New stock was issued at a breakneck pace in the first half of 2006, as companies tapped global markets both to expand operations and take over their peers. But the picture might not be as robust as the year progresses.In the first half of 2006, the amount of stock sold in initial public offerings rose 56%, compared with the same period last year, to $102 billion, according to preliminary data from Dealogic. Total equity issuance, which includes stock used to fund takeovers and sold by companies that already were public, rose 46% to $360.6 billion. In the U.S., the volume of stock issued rose 67%. The rate of growth in Asia was higher than in both Europe and the U.S. For example, equity issuance in South Korea rose 161% in the first half of the year, the biggest jump of any country. Japanese companies issued equity at twice the pace of last year. In IPOs, Italy and France topped the list, with deals in France up 193%, while deals in Italy rose 144%. The dollar value of all mergers and acquisitions rose 48% in the first half of the year to $1.8 trillion, according to preliminary data from Thomson Financial, compared with the same period last year. After much buzz about the expanding role of boutique investment banks in providing mergers advice, none ranked among the top 10 advisers for the first half of the year. Goldman Sachs ( GS) remained in the top spot, advising 206 mergers and acquisitions worldwide worth over $655 billion. Citigroup ( C) trails Goldman, with 176 deals worth $532 billion, and JPMorgan Chase ( JPM) is third, with 209 mergers worth $486 billion. Among the boutiques, Lazard ( LAZ) is ranked 11th and Rothschild 12th. Meanwhile, many of the deals in the second quarter came in the last two weeks. The financing of those deals will start early in the third quarter, when the environment in stock and bond markets is anything but certain.

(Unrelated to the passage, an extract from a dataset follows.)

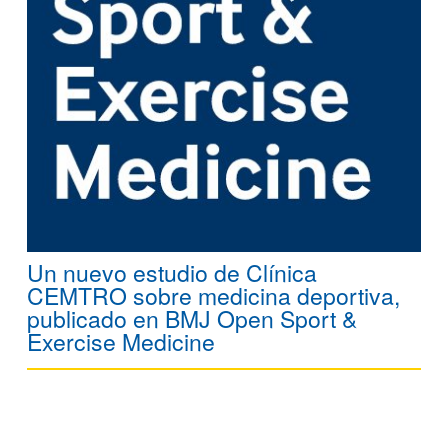
Un nuevo estudio de Clínica
CEMTRO sobre medicina deportiva,
publicado en BMJ Open Sport &
Exercise Medicine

Two multibillion-dollar deals announced recently are prime examples. Anadarko ( APC) announced a $23.3 billion deal to acquire two competitors last Friday. It plans on issuing debt and equity later in the year to finance the deal. But many debt strategists are
concerned about how the financing will proceed, given the uncertain interest rate environment. Univision ( UVN) also could also have problems financing its deal. The company recently sold itself to a group of private equity investors for $12.3 billion. Because the Spanish broadcasting firm operates radio and television stations in an attractive corner of the media market, private equity investors have been aggressive with the debt they will issue to close the deal. Lenders will be asked for more than $8 billion to finance the transaction. These aggressive transactions will be accompanied by a slew of other large deals with equally hefty financing packages. All the companies will ask investors for financing all at the same time. As they compete for investor dollars in a touchy market, some mergers could struggle.